Jack rasait les murs. Tout ce fatras avait au moins un avantage, on ne s'occupait plus d'elle. Ou presque. Les membres du club de physique commencèrent à s'agiter aussi. Les olympiades se rapprochaient, il restait des problèmes à résoudre dans la programmation du robot. D'autant que Harry avait appris que le lycée St Artus, rival de toujours du leur, avait mis la barre très haut. Quel était cette barre ? Quel était réellement le niveau ? Il n'en savait rien, mais les rumeurs allaient bon train. Kyle et Donni voulaient absolument les écraser. La pression montait sévèrement.

Tout ça aurait pu se gérer facilement s'il n'y avait eu le reste. Le reste ? Stafford et Glendale. Hunter était très occupé à explorer les amygdales de sa vampire, et ce, dans tous les coins possibles du lycée.
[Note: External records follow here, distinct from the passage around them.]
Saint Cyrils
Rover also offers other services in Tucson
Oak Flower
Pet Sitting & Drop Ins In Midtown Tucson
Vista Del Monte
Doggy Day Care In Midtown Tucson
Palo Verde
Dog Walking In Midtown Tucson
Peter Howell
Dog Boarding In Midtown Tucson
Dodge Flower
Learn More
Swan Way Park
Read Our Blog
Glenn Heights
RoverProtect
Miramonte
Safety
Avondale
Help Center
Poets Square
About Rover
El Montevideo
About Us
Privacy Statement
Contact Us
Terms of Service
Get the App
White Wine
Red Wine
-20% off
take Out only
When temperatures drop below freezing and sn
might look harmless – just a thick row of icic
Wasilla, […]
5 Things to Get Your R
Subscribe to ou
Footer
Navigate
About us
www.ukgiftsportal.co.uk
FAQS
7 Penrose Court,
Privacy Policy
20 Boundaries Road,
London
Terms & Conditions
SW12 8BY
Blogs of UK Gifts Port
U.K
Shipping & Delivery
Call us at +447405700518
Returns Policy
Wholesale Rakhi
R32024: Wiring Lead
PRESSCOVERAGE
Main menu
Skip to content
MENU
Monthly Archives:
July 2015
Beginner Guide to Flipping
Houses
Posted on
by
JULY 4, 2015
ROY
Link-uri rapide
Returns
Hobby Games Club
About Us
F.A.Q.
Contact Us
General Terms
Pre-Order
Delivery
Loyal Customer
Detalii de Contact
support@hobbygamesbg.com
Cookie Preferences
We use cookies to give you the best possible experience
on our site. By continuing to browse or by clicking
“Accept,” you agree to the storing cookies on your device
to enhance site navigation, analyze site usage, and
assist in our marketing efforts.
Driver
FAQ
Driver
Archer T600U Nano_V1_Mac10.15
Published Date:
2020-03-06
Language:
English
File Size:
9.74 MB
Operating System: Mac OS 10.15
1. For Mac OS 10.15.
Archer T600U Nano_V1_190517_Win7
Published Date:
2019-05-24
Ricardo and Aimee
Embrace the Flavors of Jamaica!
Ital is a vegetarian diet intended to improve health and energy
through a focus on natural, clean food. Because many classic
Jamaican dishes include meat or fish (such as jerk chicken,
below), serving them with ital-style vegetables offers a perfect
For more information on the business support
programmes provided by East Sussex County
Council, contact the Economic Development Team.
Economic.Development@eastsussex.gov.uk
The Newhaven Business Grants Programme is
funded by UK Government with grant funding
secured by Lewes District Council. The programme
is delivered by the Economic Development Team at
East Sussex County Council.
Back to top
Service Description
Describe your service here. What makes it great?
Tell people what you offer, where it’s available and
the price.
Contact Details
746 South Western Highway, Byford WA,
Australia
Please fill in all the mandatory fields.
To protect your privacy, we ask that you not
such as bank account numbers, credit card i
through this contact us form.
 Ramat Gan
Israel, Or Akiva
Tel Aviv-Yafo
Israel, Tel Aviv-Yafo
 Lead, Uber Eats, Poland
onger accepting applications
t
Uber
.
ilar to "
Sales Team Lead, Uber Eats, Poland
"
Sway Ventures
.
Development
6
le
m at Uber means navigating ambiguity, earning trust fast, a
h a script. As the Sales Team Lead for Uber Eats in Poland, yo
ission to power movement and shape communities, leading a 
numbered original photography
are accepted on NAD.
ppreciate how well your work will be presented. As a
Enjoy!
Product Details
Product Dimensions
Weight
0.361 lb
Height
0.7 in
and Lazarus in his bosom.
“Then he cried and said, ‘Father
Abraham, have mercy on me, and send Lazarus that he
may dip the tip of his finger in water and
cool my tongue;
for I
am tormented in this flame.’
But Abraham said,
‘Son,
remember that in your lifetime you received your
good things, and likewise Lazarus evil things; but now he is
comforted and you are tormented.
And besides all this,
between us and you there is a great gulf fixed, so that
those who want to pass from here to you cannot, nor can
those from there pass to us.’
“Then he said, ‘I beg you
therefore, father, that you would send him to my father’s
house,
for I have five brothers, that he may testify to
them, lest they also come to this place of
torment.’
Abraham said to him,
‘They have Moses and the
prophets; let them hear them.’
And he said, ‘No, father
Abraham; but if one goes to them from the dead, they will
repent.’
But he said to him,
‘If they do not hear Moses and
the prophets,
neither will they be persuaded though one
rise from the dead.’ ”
Jack ne pouvait pas prendre un couloir sans qu'elle les voit coller l'un à l'autre. C'était vraiment répugnant. Elle ignorait comment ils s'arrangeaient pour ne pas se faire toper par des profs ou le proviseur. Leur comportement n'était pas réglementaire. Loin, loin, loin, de là !

Le vendredi soir, ils s'étaient plaqués contre les casiers près du sien. Excédée, elle avait fini par leur lancer qu'il y avait des chambres pour ça, en claquant la porte de son casier. Elle n'avait pas vu le petit sourire de Hunter, ni n'avait entendu la réflexion sur sa jalousie de la part de Cherry. Elle était partie le plus vite possible de cet enfer.

Mais comme son karma de merde ne la lâchait pas, il se mit à pleuvoir à verse au moment où elle enfourchait son vélo. Et pour couronner le tout, Rody lui demanda de servir. Jess était « encore » indisposée. Ce soir-là, aucun client n'osa se plaindre de quoi que ce soit, et la bande de Stafford ne pointa pas le bout de son nez. Fort heureusement. Elle aurait eu du mal à se retenir de lui redécorer le portrait avec la moutarde. Histoire que sa pique un max et qu'il hurle pour une vraie raison.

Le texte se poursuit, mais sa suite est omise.